The greatest library of antiquity at Alexandria...sacked, burned. How many secrets of the ancients, lost forever?
It continues to this day. Perhaps the most widely known current examples being the Bamiyan statues being blown to bits by the Taliban in Afghanistan, and the sack of Palmyra and other sites in Iraq/Syria by ISIS.
Priceless works of art that survived from the 13th century BC...destroyed by a bunch of goat fucking morons in a day. Because it doesn't jive with their "religion", which wasn't even fucking invented until almost 2000 years later.
Whether it comes from religion, or government, or prevailing PC attitudes, all of this makes me sick. Humanity struggles so much in our ignorance, and these losers make it all the worse.
It reminds me of an old show they used to show us in school, Tomes & Talismans. (Yes, I'm a fucking fossil.) The premise was that humanoid aliens ("The Wipers") invaded earth and tried to (wait for it) wipe out all human knowledge. The show was the last secret underground human library and their works. Kind of a library oriented educational sci fi thing. DEWEY DECIMAL, BITCHES!!!
I posit that the wipers are us, in many instances. I consider perpetrators of such acts as inhuman, no better than the fictitious aliens on the show.
It would not surprise me if we were to find that when homo sapiens sapiens moved in Neanderthal man's caves, we probably painted over their wall bison with ours in much the same way. I don't know what drives this monkey behavior in us, but we would certainly be better off without it. Maybe we'd even be off this stinking mudball and taking our place amongst the stars by now, who knows.
So, with all that being said...this thread will henceforth be for the posting & discussion of videos or related materials that are disappearing, or similarly endangered. I have a feeling that many of these may well disappear from the public consciousness after we're gone. I'll start off with a few choice examples...
WWII produced some real winners. The goal, of course, was to make the enemy out to be a dunderheaded idiot, and the protagonist the intelligent hero. You had Popeye, Bugs, Donald, and all your childhood faves in on the act.
Made to make fun of the enemy, dehumanize them. Now seen as somewhat of an embarassment in today's PC climate, you won't see them much.

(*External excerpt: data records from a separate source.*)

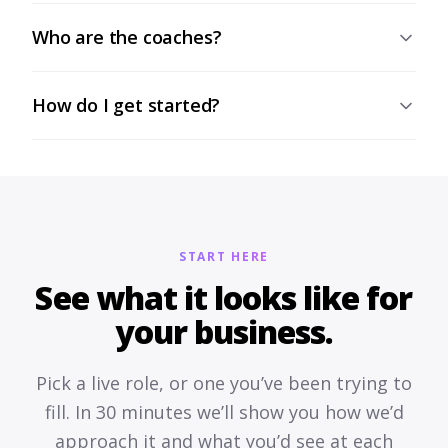
Who are the coaches?
How do I get started?
START HERE
See what it looks like for
your business.
Pick a live role, or one you’ve been trying to
fill. In 30 minutes we’ll show you how we’d
approach it and what you’d see at each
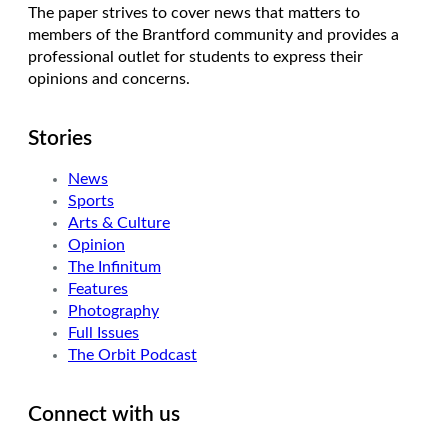
The paper strives to cover news that matters to
members of the Brantford community and provides a
professional outlet for students to express their
opinions and concerns.
Stories
News
Sports
Arts & Culture
Opinion
The Infinitum
Features
Photography
Full Issues
The Orbit Podcast
Connect with us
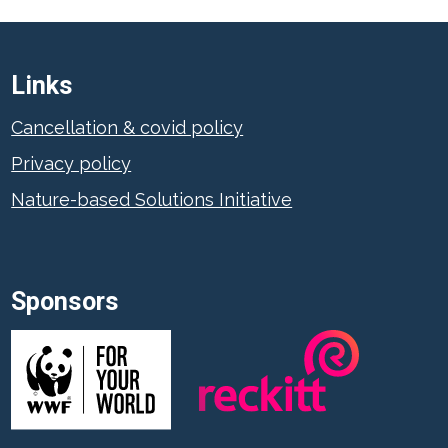
Links
Cancellation & covid policy
Privacy policy
Nature-based Solutions Initiative
Sponsors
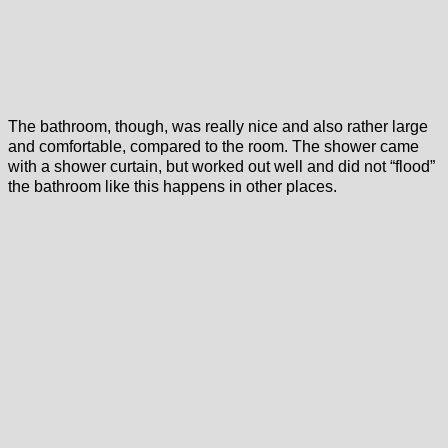
The bathroom, though, was really nice and also rather large
and comfortable, compared to the room. The shower came
with a shower curtain, but worked out well and did not “flood”
the bathroom like this happens in other places.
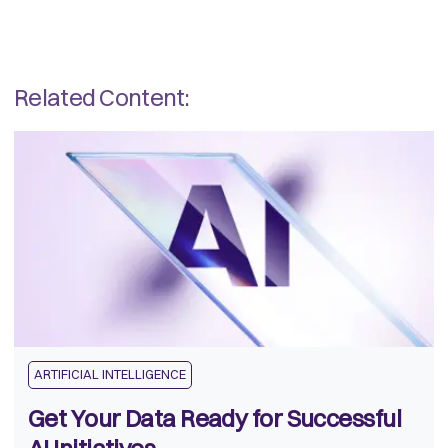
Related Content:
ARTIFICIAL INTELLIGENCE
Get Your Data Ready for Successful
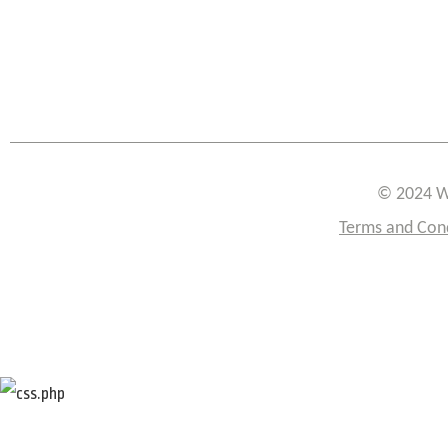
© 2024 W
Terms and Con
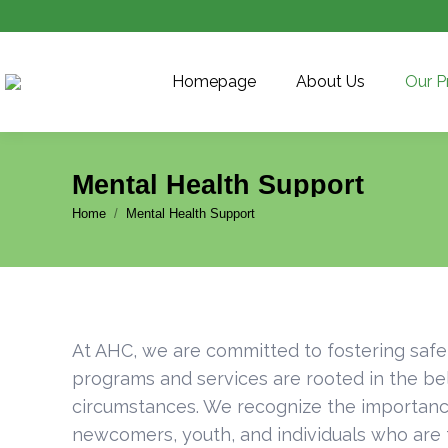
Homepage
About Us
Our P
Mental Health Support
You are here:
Home
Mental Health Support
At AHC, we are committed to fostering safe
programs and services are rooted in the bel
circumstances. We recognize the importance
newcomers, youth, and individuals who are f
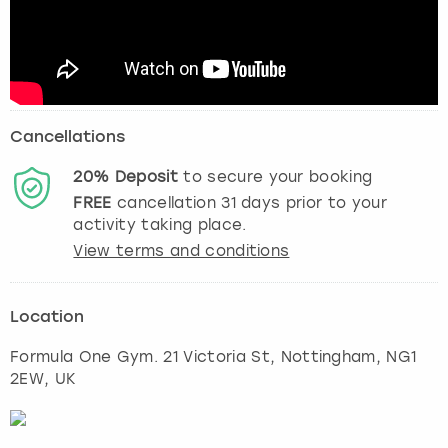
Cancellations
20%
Deposit
to secure your booking
FREE
cancellation
31
days prior to your
activity taking place.
View terms and conditions
Location
Formula One Gym. 21 Victoria St
,
Nottingham
, NG1
2EW, UK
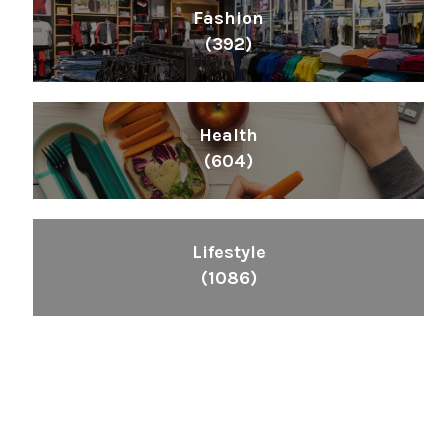
Fashion
(392)
Health
(604)
Lifestyle
(1086)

Race charicatures are a lot of the disappearing media. I remember watching the antics of Tom and Jerry when I was a kid. Ultra violent, of course. Although T&J are still around, their trademark moves are toned down significantly. Their progeny, Itchy and Scratchy of the Simpson's fame, only exist to poke fun at how abhorrently violent T&J really were (to today's tender eyes, apparently). Also of note is the character Mammy Two Shoes. 3 guesses why this one got the axe - black mammy archetypes simply cannot be tolerated in this day and age. That's racist. Edited out and re-voiced, Mammy Two Shoes (named so because, from T&J's perspective, only her shoes and calves were usually visible on screen) is now either edited out completely, or re-dubbed with an accent as pure as the driven snow.

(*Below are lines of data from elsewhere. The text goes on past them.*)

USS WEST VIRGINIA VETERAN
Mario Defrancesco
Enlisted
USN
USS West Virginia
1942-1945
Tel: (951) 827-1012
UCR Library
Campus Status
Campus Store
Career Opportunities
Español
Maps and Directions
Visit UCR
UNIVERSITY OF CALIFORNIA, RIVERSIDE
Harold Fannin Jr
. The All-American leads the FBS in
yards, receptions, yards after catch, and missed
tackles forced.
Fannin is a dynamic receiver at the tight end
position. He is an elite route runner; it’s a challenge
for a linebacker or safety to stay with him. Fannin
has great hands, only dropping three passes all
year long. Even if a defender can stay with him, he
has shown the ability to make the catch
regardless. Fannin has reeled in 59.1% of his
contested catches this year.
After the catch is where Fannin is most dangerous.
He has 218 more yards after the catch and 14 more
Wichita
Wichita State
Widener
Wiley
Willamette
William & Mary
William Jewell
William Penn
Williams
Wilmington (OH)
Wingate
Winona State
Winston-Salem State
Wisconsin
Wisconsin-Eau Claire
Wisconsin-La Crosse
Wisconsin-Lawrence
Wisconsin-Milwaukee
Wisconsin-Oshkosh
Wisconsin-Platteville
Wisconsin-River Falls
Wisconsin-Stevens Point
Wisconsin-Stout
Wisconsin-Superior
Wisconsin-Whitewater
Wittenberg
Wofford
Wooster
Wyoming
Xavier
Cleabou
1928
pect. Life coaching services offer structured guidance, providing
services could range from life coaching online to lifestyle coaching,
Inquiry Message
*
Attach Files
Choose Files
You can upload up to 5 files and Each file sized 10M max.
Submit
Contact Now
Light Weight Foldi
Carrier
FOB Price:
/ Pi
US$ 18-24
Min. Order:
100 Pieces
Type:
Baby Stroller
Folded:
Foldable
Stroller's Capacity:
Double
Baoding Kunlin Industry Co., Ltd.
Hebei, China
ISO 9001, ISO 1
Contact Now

Not that I condone racist charicatures, fellow Galaxians, but rather than covering up our past issues, I think we need to be honest and learn from them. For so many, it is as if these never existed already. One cannot learn from the past if that past is hidden. Progress cannot be made.
A more recent example...
You tell 'em, Uncle Jesse. Damn show got banned because the car had a rebel flag on it, when it actually pushed the value of equality in an age when racial relations were admittedly not that great. We weren't but 20 years or so outside segregation at that time, for Pete's sake. Is it really fair to hold it to today's standard? Again, is it better to remove the entire show from public view, or to examine the issues and ponder the meaning and progress we've made since then as a human race?
Running out of time to dedicate to this for now, but I'll be back later with more examples. What comes to mind for you, fellow Loungers?